Houston-based McDermott International Ltd. has emerged from voluntary bankruptcy and cleared nearly all of its $4.6 billion debt off the books.
The engineering, procurement and contracting (EPC) giant, which launched restructuring through Chapter 11 early this year, emerged with a $2.4 billion letter of credit capacity and $544 million of funded debt.
“We will continue executing on our significant backlog, with a new capital structure to match and support the strength of our operating business, and we emerge well positioned for long-term growth and success, even amid this period of global uncertainty,” CEO David Dickson said.

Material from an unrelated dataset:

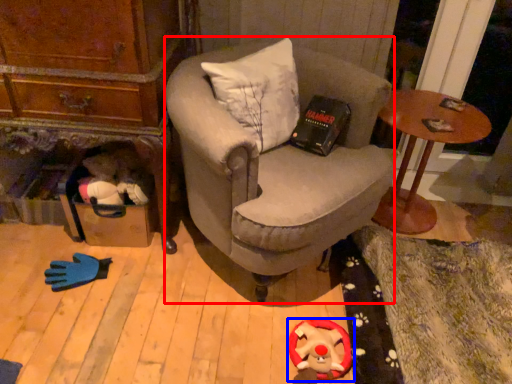 Question: Which point is closer to the camera, chair (highlighted by a red box) or toy (highlighted by a blue box)?

Choices:
 (A) chair
 (B) toy

Answer: (A)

“We look forward to continued delivery on customer projects.”
As part of the reorganization, McDermott sold Lummus Technology for about $2.7 billion to a joint partnership between Haldia Petrochemicals Ltd., and Rhône Capital. Proceeds are to be used to fully repay the debtor-in-possession financing, fund emergence costs and provide cash to the balance sheet for long-term liquidity.
McDermott merged with fellow global EPC operator CB&I in 2017. Activities are underway offshore and onshore, including several power plants across the United States. It also is involved in building liquefied natural gas (LNG) projects on the Gulf Coast. Included in its portfolio are Freeport LNG on Quintana Island, TX, and Cameron LNG in Hackberry, LA.
A newly constituted board has been installed, which include Dickson, who has run the company since late 2013. Lead director is Nils Larsen, who is a senior operating adviser with The Carlyle Group’s U.S. Equity Opportunities Fund.